- ACTION ITEM: Retype the following records exactly and exclude the pictures.

- DATA RECORDS:
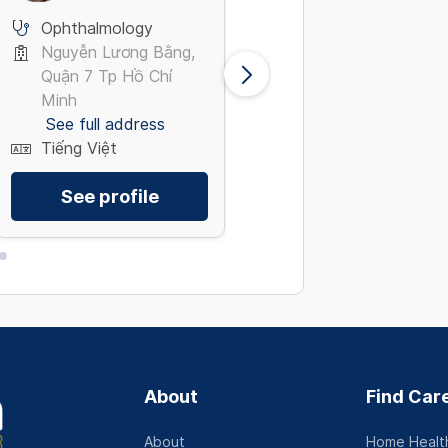
Ophthalmology
Internal Medicine
Nguyễn Lương Bằng,
Phường An Phú, Quậ
Quận 7 Tp Hồ Chí
2 Tp Hồ Chí Minh
Minh
See full address
See full address
Tiếng Việt
Tiếng Việt
See profile
See profile
About
Find Car
About
Home Health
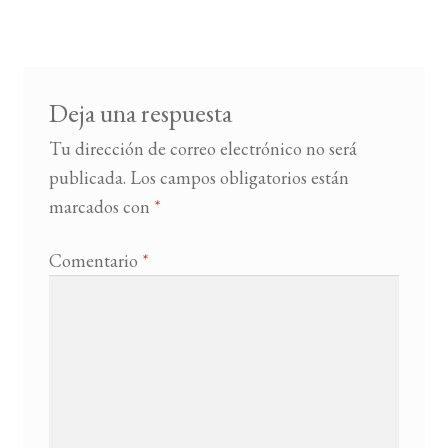
entradas
BUSCAR
LISTA DE LIBROS
Deja una respuesta
Tu dirección de correo electrónico no será
publicada.
Los campos obligatorios están
marcados con
*
Comentario
*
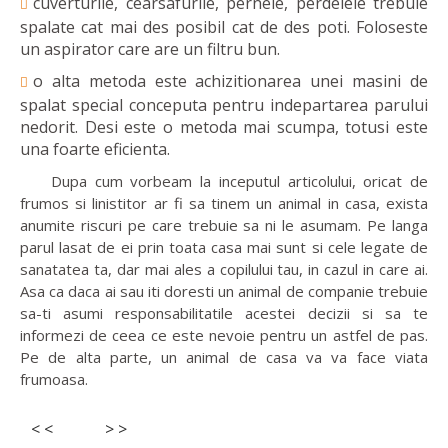
cuverturile, cearsafurile, pernele, perdelele trebuie
spalate cat mai des posibil cat de des poti. Foloseste
un aspirator care are un filtru bun.
o alta metoda este achizitionarea unei masini de
spalat special conceputa pentru indepartarea parului
nedorit. Desi este o metoda mai scumpa, totusi este
una foarte eficienta.
Dupa cum vorbeam la inceputul articolului, oricat de
frumos si linistitor ar fi sa tinem un animal in casa, exista
anumite riscuri pe care trebuie sa ni le asumam. Pe langa
parul lasat de ei prin toata casa mai sunt si cele legate de
sanatatea ta, dar mai ales a copilului tau, in cazul in care ai.
Asa ca daca ai sau iti doresti un animal de companie trebuie
sa-ti asumi responsabilitatile acestei decizii si sa te
informezi de ceea ce este nevoie pentru un astfel de pas.
Pe de alta parte, un animal de casa va va face viata
frumoasa.
< <
> >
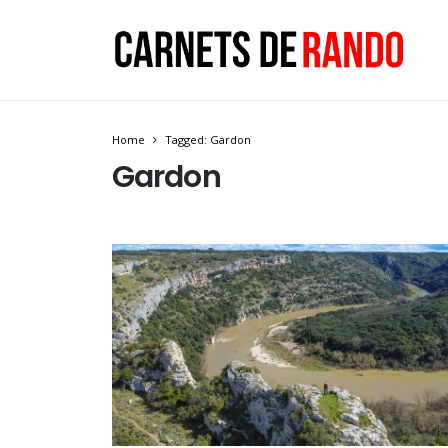
Home
Tagged: Gardon
Gardon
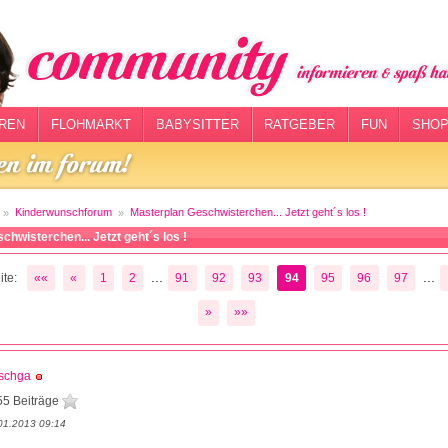
REN
FLOHMARKT
BABYSITTER
RATGEBER
FUN
SHOP
Kinderwunschforum
Masterplan Geschwisterchen... Jetzt geht´s los !
hwisterchen... Jetzt geht´s los !
...
...
te:
««
«
1
2
91
92
93
94
95
96
97
»
»»
schga
55 Beiträge
01.2013 09:14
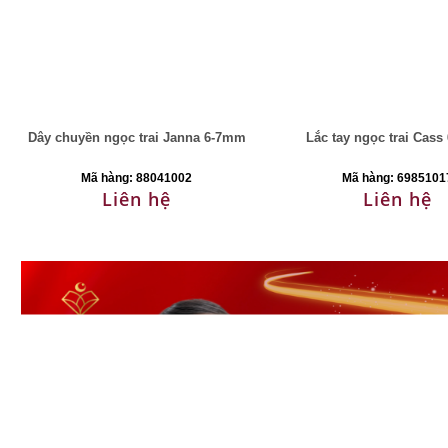
Dây chuyền ngọc trai Janna 6-7mm
Lắc tay ngọc trai Cas
Mã hàng: 88041002
Mã hàng: 6985101
Liên hệ
Liên hệ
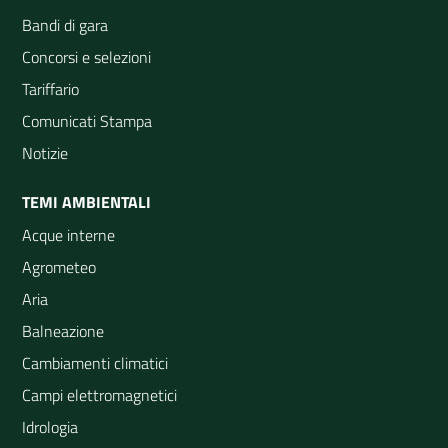
Bandi di gara
Concorsi e selezioni
Tariffario
Comunicati Stampa
Notizie
TEMI AMBIENTALI
Acque interne
Agrometeo
Aria
Balneazione
Cambiamenti climatici
Campi elettromagnetici
Idrologia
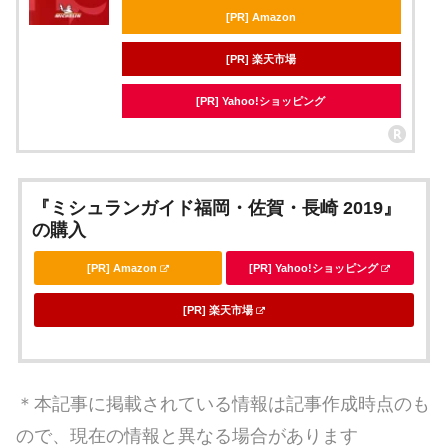
[PR] Amazon
[PR] 楽天市場
[PR] Yahoo!ショッピング
『ミシュランガイド福岡・佐賀・長崎 2019』
の購入
[PR] Amazon
[PR] Yahoo!ショッピング
[PR] 楽天市場
＊本記事に掲載されている情報は記事作成時点のも
ので、現在の情報と異なる場合があります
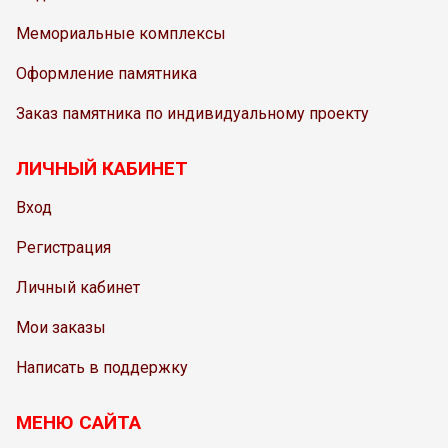
Мемориальные комплексы
Оформление памятника
Заказ памятника по индивидуальному проекту
ЛИЧНЫЙ КАБИНЕТ
Вход
Регистрация
Личный кабинет
Мои заказы
Написать в поддержку
МЕНЮ САЙТА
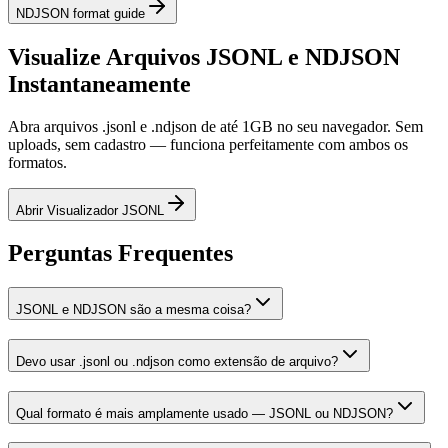
NDJSON format guide
Visualize Arquivos JSONL e NDJSON
Instantaneamente
Abra arquivos .jsonl e .ndjson de até 1GB no seu navegador. Sem
uploads, sem cadastro — funciona perfeitamente com ambos os
formatos.
Abrir Visualizador JSONL
Perguntas Frequentes
JSONL e NDJSON são a mesma coisa?
Devo usar .jsonl ou .ndjson como extensão de arquivo?
Qual formato é mais amplamente usado — JSONL ou NDJSON?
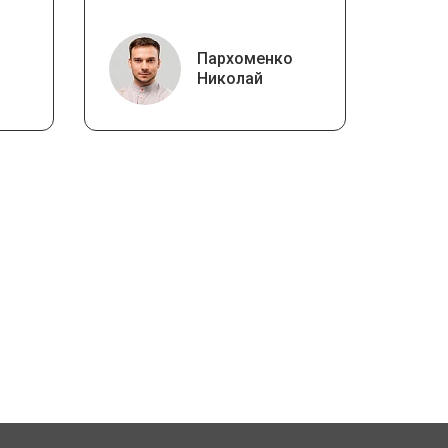
Пархоменко
Николай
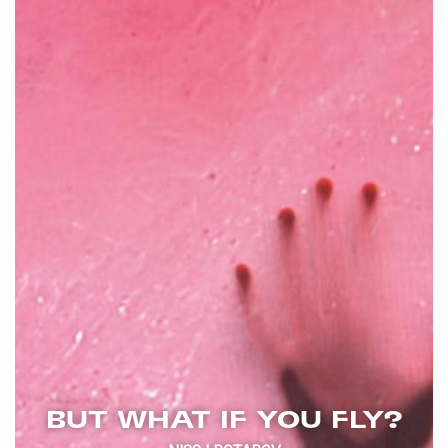
BUT WHAT IF YOU FLY?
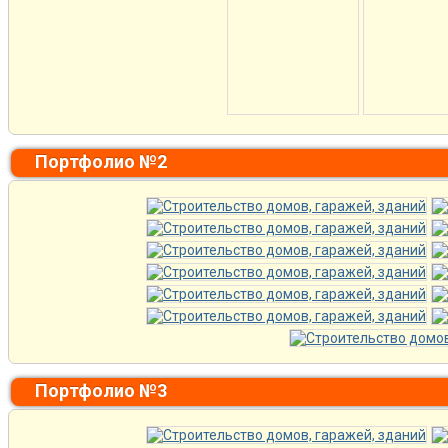
Портфолио №2
Портфолио №3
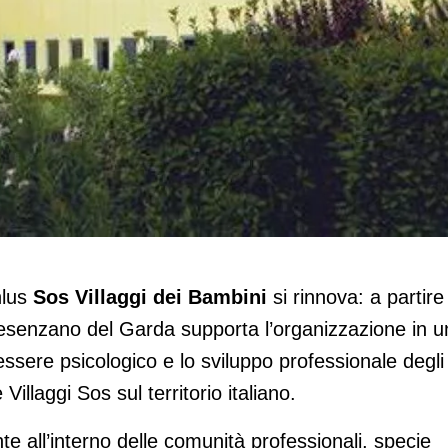
l benessere psicologico degli educator
nlus
Sos Villaggi dei Bambini
si rinnova: a partire
Desenzano del Garda supporta l’organizzazione in u
essere psicologico e lo sviluppo professionale degli
illaggi Sos sul territorio italiano.
te all’interno delle comunità professionali, specie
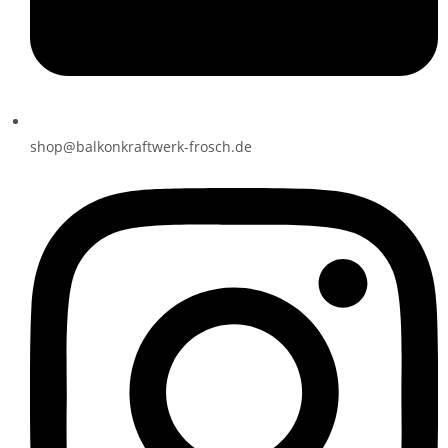
shop@balkonkraftwerk-frosch.de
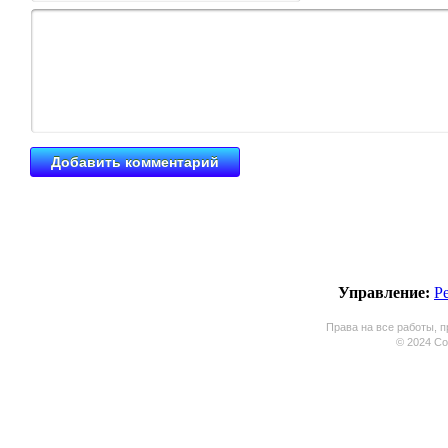
Управление:
Р
Права на все работы, п
© 2024 Coo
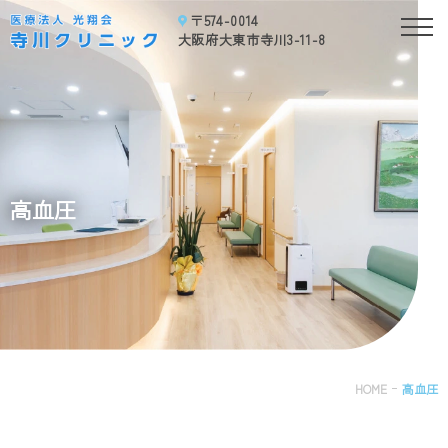
〒574-0014
高
大阪府大東市寺川3-11-8
血
圧
｜
大
阪
府
大
高血圧
東
市
の
内
科、
消
化
器
内
HOME
高血圧
科、
泌
尿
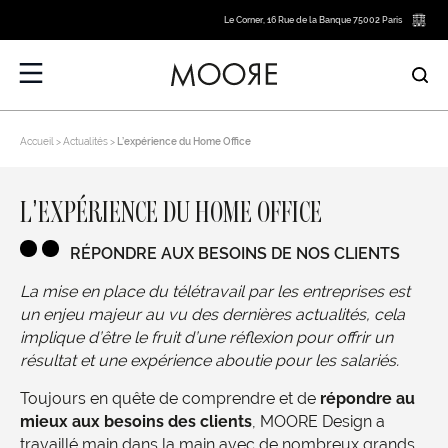
Le Corner, 16 Rue de la Banque 75002 Paris
Accueil
Actualités
L’expérience du Home Office
L’EXPÉRIENCE DU HOME OFFICE
RÉPONDRE AUX BESOINS DE NOS CLIENTS
La mise en place du télétravail par les entreprises est
un enjeu majeur au vu des dernières actualités, cela
implique d’être le fruit d’une réflexion pour offrir un
résultat et une expérience aboutie pour les salariés.
Toujours en quête de comprendre et de
répondre au
mieux aux besoins des clients
, MOORE Design a
travaillé main dans la main avec de nombreux grands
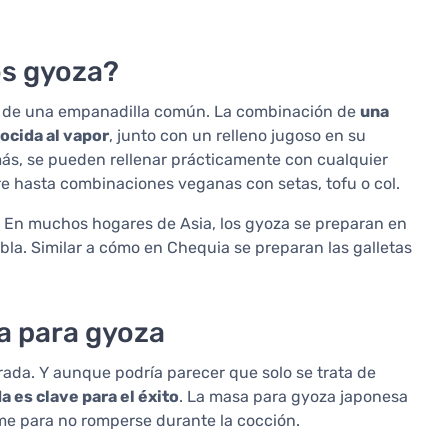
os gyoza?
ta de una empanadilla común. La combinación de
una
ocida al vapor
, junto con un relleno jugoso en su
emás, se pueden rellenar prácticamente con cualquier
re hasta combinaciones veganas con setas, tofu o col.
. En muchos hogares de Asia, los gyoza se preparan en
obla. Similar a cómo en Chequia se preparan las galletas
ta para gyoza
ada. Y aunque podría parecer que solo se trata de
a es clave para el éxito
. La masa para gyoza japonesa
rme para no romperse durante la cocción.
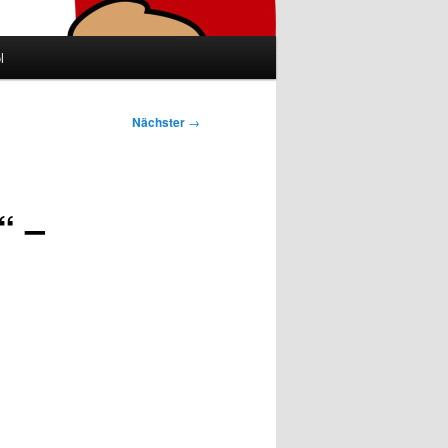
l
Nächster
→
“ –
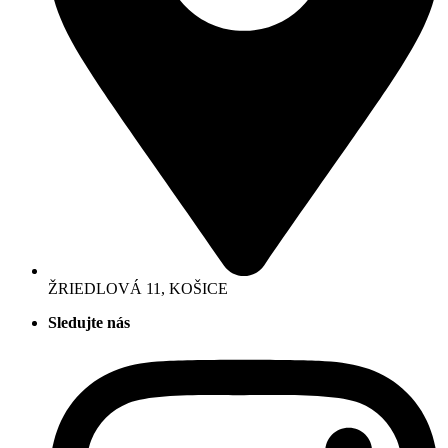
ŽRIEDLOVÁ 11, KOŠICE
Sledujte nás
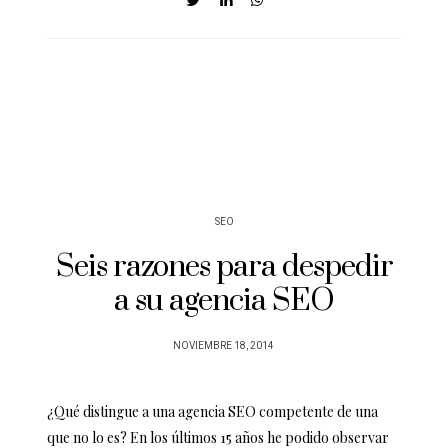
SEO
Seis razones para despedir
a su agencia SEO
POSTED
NOVIEMBRE 18, 2014
ON
¿Qué distingue a una agencia SEO competente de una
que no lo es? En los últimos 15 años he podido observar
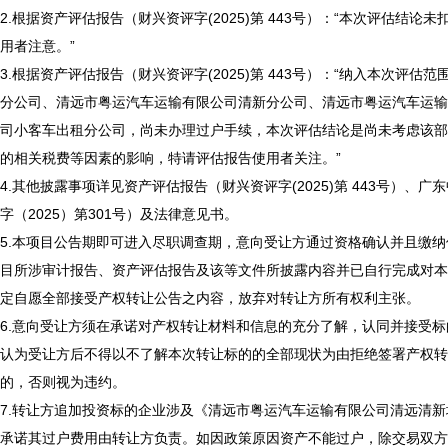
2.根据资产评估报告（财兴资评字(2025)第 443号）：“本次评估
用者注意。”
3.根据资产评估报告（财兴资评字(2025)第 443号）：“纳入本次
分公司、清远市粤运汽车运输有限公司清新分公司、清远市粤运汽车运输
司小客车出租分公司，尚未办理过户手续，本次评估结论是尚未考虑该部
的相关税费等因素的影响，特请评估报告使用者关注。”
4.其他披露事项详见资产评估报告（财兴资评字(2025)第 443号）
字（2025）第301号）及法律意见书。
5.本项目公告期即可进入尽职调查期，意向受让方通过资格确认并且缴纳
目所涉审计报告、资产评估报告及该等文件所披露内容并已自行完成对本
定自愿全部接受产权转让公告之内容，放弃对转让方所有权利主张。
6.意向受让方须在承诺对产权转让材料和信息的充分了解，认同并接受
认为受让方后不得以不了解本次转让标的的全部现状为由拒绝签署产权转
的，否则视为违约。
7.转让方追加投资标的企业涉及《清远市粤运汽车运输有限公司清远清
承诺其过户费用由转让方负责。如因政策原因资产不能过户，除交易双方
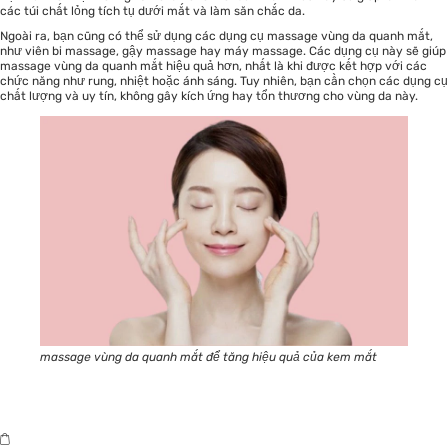
các túi chất lỏng tích tụ dưới mắt và làm săn chắc da.
Ngoài ra, bạn cũng có thể sử dụng các dụng cụ massage vùng da quanh mắt,
như viên bi massage, gậy massage hay máy massage. Các dụng cụ này sẽ giúp
massage vùng da quanh mắt hiệu quả hơn, nhất là khi được kết hợp với các
chức năng như rung, nhiệt hoặc ánh sáng. Tuy nhiên, bạn cần chọn các dụng cụ
chất lượng và uy tín, không gây kích ứng hay tổn thương cho vùng da này.
massage vùng da quanh mắt để tăng hiệu quả của kem mắt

- EXPECTED ANSWER:
Ophthalmology
Internal Medicine
Nguyễn Lương Bằng,
Phường An Phú, Quậ
Quận 7 Tp Hồ Chí
2 Tp Hồ Chí Minh
Minh
See full address
See full address
Tiếng Việt
Tiếng Việt
See profile
See profile
About
Find Car
About
Home Health
entradas
BUSCAR
LISTA DE LIBROS
Deja una respuesta
Tu dirección de correo electrónico no será
publicada.
Los campos obligatorios están
marcados con
*
Comentario
*
cuverturile, cearsafurile, pernele, perdelele trebuie
spalate cat mai des posibil cat de des poti. Foloseste
un aspirator care are un filtru bun.
o alta metoda este achizitionarea unei masini de
spalat special conceputa pentru indepartarea parului
nedorit. Desi este o metoda mai scumpa, totusi este
una foarte eficienta.
Dupa cum vorbeam la inceputul articolului, oricat de
frumos si linistitor ar fi sa tinem un animal in casa, exista
anumite riscuri pe care trebuie sa ni le asumam. Pe langa
parul lasat de ei prin toata casa mai sunt si cele legate de
sanatatea ta, dar mai ales a copilului tau, in cazul in care ai.
Asa ca daca ai sau iti doresti un animal de companie trebuie
sa-ti asumi responsabilitatile acestei decizii si sa te
informezi de ceea ce este nevoie pentru un astfel de pas.
Pe de alta parte, un animal de casa va va face viata
frumoasa.
< <
> >
Home
Tagged: Gardon
Gardon
REN
FLOHMARKT
BABYSITTER
RATGEBER
FUN
SHOP
Kinderwunschforum
Masterplan Geschwisterchen... Jetzt geht´s los !
hwisterchen... Jetzt geht´s los !
...
...
te:
««
«
1
2
91
92
93
94
95
96
97
»
»»
schga
55 Beiträge
01.2013 09:14
Dây chuyền ngọc trai Janna 6-7mm
Lắc tay ngọc trai Cas
Mã hàng: 88041002
Mã hàng: 6985101
Liên hệ
Liên hệ
Bandi di gara
Concorsi e selezioni
Tariffario
Comunicati Stampa
Notizie
TEMI AMBIENTALI
Acque interne
Agrometeo
Aria
Balneazione
Cambiamenti climatici
Campi elettromagnetici
Idrologia
[PR] Amazon
[PR] 楽天市場
[PR] Yahoo!ショッピング
『ミシュランガイド福岡・佐賀・長崎 2019』
の購入
[PR] Amazon
[PR] Yahoo!ショッピング
[PR] 楽天市場
＊本記事に掲載されている情報は記事作成時点のも
ので、現在の情報と異なる場合があります
Мемориальные комплексы
Оформление памятника
Заказ памятника по индивидуальному проекту
ЛИЧНЫЙ КАБИНЕТ
Вход
Регистрация
Личный кабинет
Мои заказы
Написать в поддержку
МЕНЮ САЙТА
NDJSON format guide
Visualize Arquivos JSONL e NDJSON
Instantaneamente
Abra arquivos .jsonl e .ndjson de até 1GB no seu navegador. Sem
uploads, sem cadastro — funciona perfeitamente com ambos os
formatos.
Abrir Visualizador JSONL
Perguntas Frequentes
JSONL e NDJSON são a mesma coisa?
Devo usar .jsonl ou .ndjson como extensão de arquivo?
Qual formato é mais amplamente usado — JSONL ou NDJSON?
Пархоменко
Николай
BUT WHAT IF YOU FLY?
Портфолио №2
Портфолио №3
l benessere psicologico degli educator
nlus
Sos Villaggi dei Bambini
si rinnova: a partire
Desenzano del Garda supporta l’organizzazione in u
essere psicologico e lo sviluppo professionale degli
illaggi Sos sul territorio italiano.
te all’interno delle comunità professionali, specie
shop@balkonkraftwerk-frosch.de
Управление:
Р
Права на все работы, п
© 2024 Coo
〒574-0014
高
大阪府大東市寺川3-11-8
血
圧
｜
大
阪
府
大
高血圧
東
市
の
内
科、
消
化
器
内
HOME
高血圧
科、
泌
尿
Le Corner, 16 Rue de la Banque 75002 Paris
Accueil
Actualités
L’expérience du Home Office
L’EXPÉRIENCE DU HOME OFFICE
RÉPONDRE AUX BESOINS DE NOS CLIENTS
La mise en place du télétravail par les entreprises est
un enjeu majeur au vu des dernières actualités, cela
implique d’être le fruit d’une réflexion pour offrir un
résultat et une expérience aboutie pour les salariés.
Toujours en quête de comprendre et de
répondre au
mieux aux besoins des clients
, MOORE Design a
travaillé main dans la main avec de nombreux grands
os gyoza?
ta de una empanadilla común. La combinación de
una
ocida al vapor
, junto con un relleno jugoso en su
emás, se pueden rellenar prácticamente con cualquier
re hasta combinaciones veganas con setas, tofu o col.
. En muchos hogares de Asia, los gyoza se preparan en
obla. Similar a cómo en Chequia se preparan las galletas
ta para gyoza
ada. Y aunque podría parecer que solo se trata de
a es clave para el éxito
. La masa para gyoza japonesa
rme para no romperse durante la cocción.
l
Nächster
→
“ –
ŽRIEDLOVÁ 11, KOŠICE
Sledujte nás
SEO
Seis razones para despedir
a su agencia SEO
POSTED
NOVIEMBRE 18, 2014
ON
¿Qué distingue a una agencia SEO competente de una
que no lo es? En los últimos 15 años he podido observar
2.根据资产评估报告（财兴资评字(2025)第 443号）：“本次评估
用者注意。”
3.根据资产评估报告（财兴资评字(2025)第 443号）：“纳入本次
分公司、清远市粤运汽车运输有限公司清新分公司、清远市粤运汽车运输
司小客车出租分公司，尚未办理过户手续，本次评估结论是尚未考虑该部
的相关税费等因素的影响，特请评估报告使用者关注。”
4.其他披露事项详见资产评估报告（财兴资评字(2025)第 443号）
字（2025）第301号）及法律意见书。
5.本项目公告期即可进入尽职调查期，意向受让方通过资格确认并且缴纳
目所涉审计报告、资产评估报告及该等文件所披露内容并已自行完成对本
定自愿全部接受产权转让公告之内容，放弃对转让方所有权利主张。
6.意向受让方须在承诺对产权转让材料和信息的充分了解，认同并接受
认为受让方后不得以不了解本次转让标的的全部现状为由拒绝签署产权转
的，否则视为违约。
7.转让方追加投资标的企业涉及《清远市粤运汽车运输有限公司清远清
承诺其过户费用由转让方负责。如因政策原因资产不能过户，除交易双方
các túi chất lỏng tích tụ dưới mắt và làm săn chắc da.
Ngoài ra, bạn cũng có thể sử dụng các dụng cụ massage vùng da quanh mắt,
như viên bi massage, gậy massage hay máy massage. Các dụng cụ này sẽ giúp
massage vùng da quanh mắt hiệu quả hơn, nhất là khi được kết hợp với các
chức năng như rung, nhiệt hoặc ánh sáng. Tuy nhiên, bạn cần chọn các dụng cụ
chất lượng và uy tín, không gây kích ứng hay tổn thương cho vùng da này.
massage vùng da quanh mắt để tăng hiệu quả của kem mắt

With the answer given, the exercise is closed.